State Rep. Kambium Buckner (D-26th) has questioned why a police officer stopped him and demanded to see proof of purchase and identification after he left a retailer on May 3.
Under terms set by Gov. J.B. Pritzker, Illinoisans are supposed to wear face masks in public when they cannot maintain six feet of social distance. In a series of tweets, Buckner called it "a responsible move that will save lives."
On Sunday, Buckner said he dressed in a hoodie, sweatpants, gym shoes, a face mask and gloves, "like many of the other shoppers I saw," as he made purchases at a store, reportedly in the South Loop.
After Buckner exited, a uniformed policeman stopped him and questioned his items, demanding to see a receipt and his ID before taking them to his vehicle.
When Buckner asked why he had been stopped, the patrolman reportedly said, "People are using the coronavirus to do bad things. I couldn't see your face, man. You looked like you were up to something."
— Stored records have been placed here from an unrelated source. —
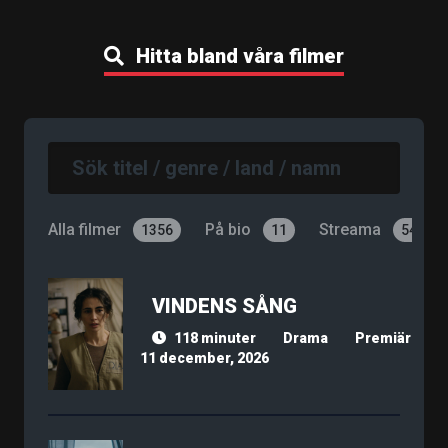
Hitta bland våra filmer
Alla filmer
På bio
Streama
1356
11
540
VINDENS SÅNG
118 minuter
Drama
Premiär
11 december, 2026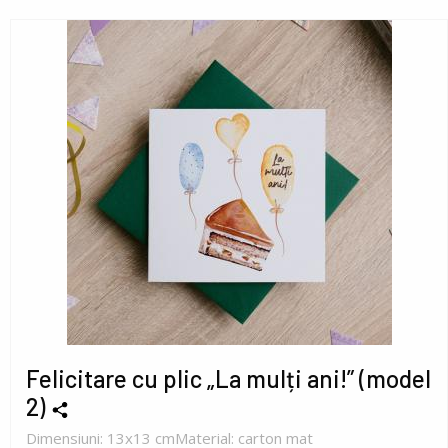
Felicitare cu plic „La mulți ani!” (model
2)
Dimensiuni: 13x13 cmMaterial: carton mat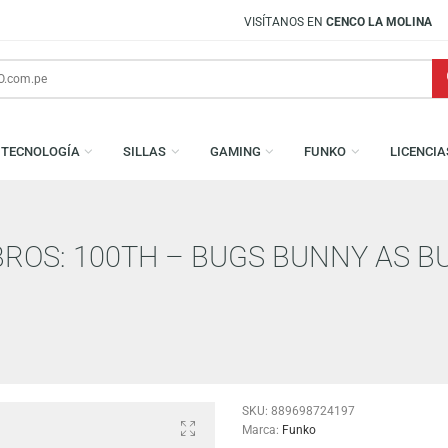
VISÍTANOS EN
CENCO LA MOLINA
S
TECNOLOGÍA
SILLAS
GAMING
FUNKO
R BROS: 100TH – BUGS BUNNY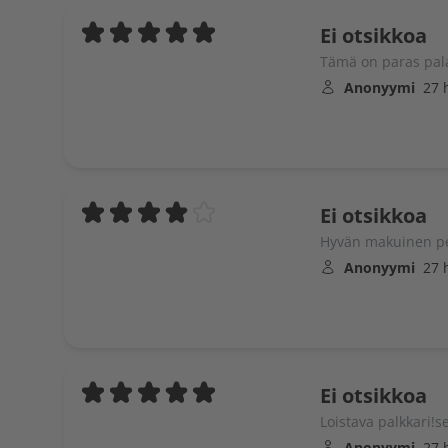
Ei otsikkoa
Tämä on paras pal
Anonyymi
27 
Ei otsikkoa
Hyvän makuinen per
Anonyymi
27 
Ei otsikkoa
Loistava palkkari!s
Anonyymi
27 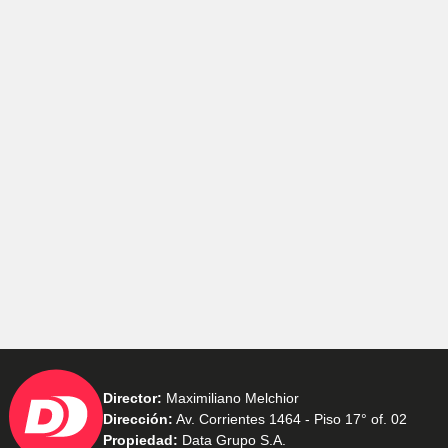
Director:
Maximiliano Melchior
Dirección:
Av. Corrientes 1464 - Piso 17° of. 02
Propiedad:
Data Grupo S.A.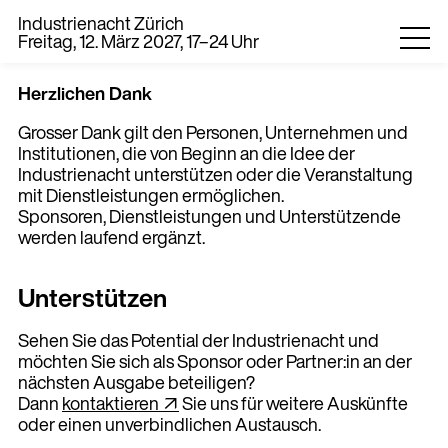
Industrienacht Zürich
Freitag, 12. März 2027, 17–24 Uhr
Herzlichen Dank
Grosser Dank gilt den Personen, Unternehmen und
Institutionen, die von Beginn an die Idee der
Industrienacht unterstützen oder die Veranstaltung
mit Dienstleistungen ermöglichen.
Sponsoren, Dienstleistungen und Unterstützende
werden laufend ergänzt.
0
Unterstützen
EN
DE
Sehen Sie das Potential der Industrienacht und
möchten Sie sich als Sponsor oder Partner:in an der
nächsten Ausgabe beteiligen?
Dann
kontaktieren ↗
Sie uns für weitere Auskünfte
oder einen unverbindlichen Austausch.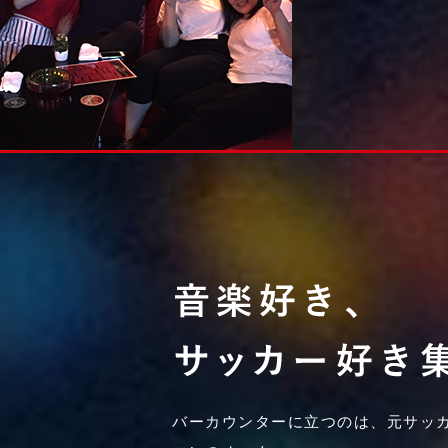
バーカウンターに立つのは、元サッ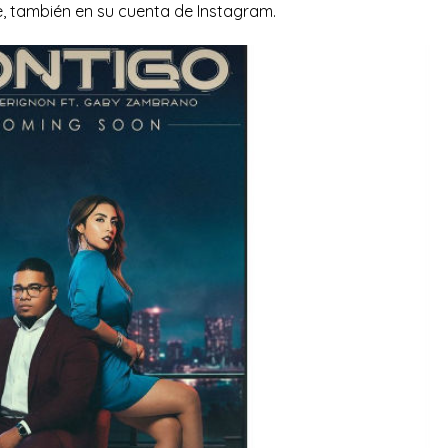
, también en su cuenta de Instagram.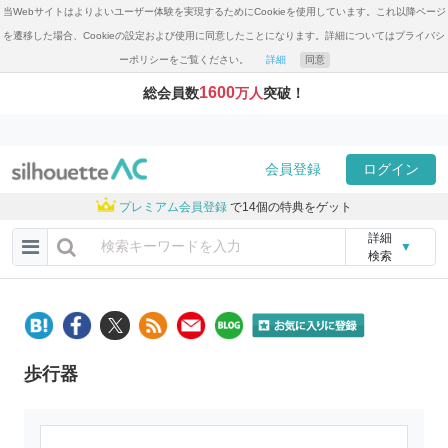
当Webサイトはよりよいユーザー体験を実現するためにCookieを使用しています。これ以降ページ
を遷移した場合、Cookieの設定および使用に同意したことになります。詳細についてはプライバシ
ーポリシーをご覧ください。
詳細
同意
1600
総会員数
万人
突破！
会員登録
ログイン
プレミアム会員登録
で14個の特典をゲット
詳細
▼
検索
歩行器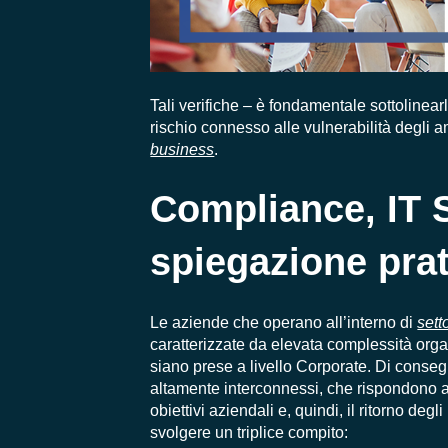
Tali verifiche – è fondamentale sottolinea
rischio connesso alle vulnerabilità degli a
business
.
Compliance, IT 
spiegazione prat
Le aziende che operano all’interno di
sett
caratterizzate da elevata complessità organi
siano prese a livello Corporate. Di cons
altamente interconnessi, che rispondono all
obiettivi aziendali e, quindi, il ritorno deg
svolgere un triplice compito:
“Which begs the question, what does someone who is up to something look like?” Buckner asked. “As scores of masked people walked in and out without encumbrance, I was reminded of the reality that I have been programmed to show as much of my face as possible and use certain cues to disarm anyone who might have a learned inclination to be suspicious of my very presence.”
Buckner, a tattooed, 6-foot-4-inch former University of Illinois football player, said experience "dictated to me the dangers that may wait to assail me for simply having my hood up, as "that's what someone who is 'up to something' looks like."
He recalled the talks African American boys receive "on how to maneuver a society that often looks at you as a threat first" and a mentor who told him as a teenager to "dress like a prospect and not a suspect."
“I am keenly aware of not looking like I am ‘up to something,’ but should I have to be?” Buckner asked. “I can't help but think about whether or not my friends of different races ever got the ‘prospect not suspect’ talk. How many of them needed it for their survival?”
In an interview, Buckner said he did not contact the police after the incident because he did not want to give off an appearance that he was battling one officer or the Chicago Police Department. The son of a sheriff's deputy, Buckner expressed appreciation for all first responders amid the pandemic, including law enforcement, and said he understands the stress they are under.
"I think that's an over-simplification of the issue, and I think there're broader issues at hand and at work here," he said. "But I wanted to make sure if I was going to come forward and have the conversation, it was about the broader context of what's going on here."
“It bothers me most because I can't help but think of the dangers that are inherent for a number of black men who are just adhering to the mask rule and by doing so, look like they are ‘up to something,’" Buckner said. “It is an indictment on the whole of society for creating a climate where this is normal and this is OK.”
“(This) virus shines an uncomfortable light,” he continued. “COVID will not break us. It will only reveal to us what is already broken. There's a lot to be fixed."
Under Gov. J.B. Pritzker's "Restore Illinois" framework, subsequent plans put forth by Mayor Lori Lightfoot and guidance from the Centers for Disease Control and Prevention, the wearing of face masks will be a feature of public life for many months to come. For his part, Buckner said that everyone needs to be cognizant about the "brand new world" we live in now.
"We need this executive order to be able to function as a society. We've got to have it. It's important; it's responsible. But we can't just change the way everything works without having the conversation about what has to be different," he said. "The human mind loves shortcuts, and we go through a lot of shortcuts in our brain, because it's almost impossible to think out every decision or action that we make. But now some of the tools in our toolbox to go through those shortcuts are removed, because we can't see people's faces."
Lt. Gov. Juliana Stratton, a Kenwood Academy alumna, thanked Buckner for sharing his experience.
"I’m sorry this happened to you," she tweeted. "And you’re right, much work remains to be done on issues that pre-dated this pandemic and those that seem to be deepening each day."
Buckner said going public about the incident on Twitter led to a prompt reaction: "My phone, my email, my social media has been blowing up from folks saying, 'Thank you, this happened to me last week.' Or there was a woman who said something happened to her on 35th and King Drive on Wednesday. I've just gotten a bunch from both the people I know and people I've never met who said, 'The same thing happened to me. The same thing happened to me,' which is proof positive to me that it's a bigger issue, and we need to talk about it in an intentional way."
Buckner, an appointed freshman representative who won his first primary unopposed and faces no opponent in the general election, represents Hyde Park west of Ellis Avenue and Kenwood west of Woodlawn Avenue in Springfield.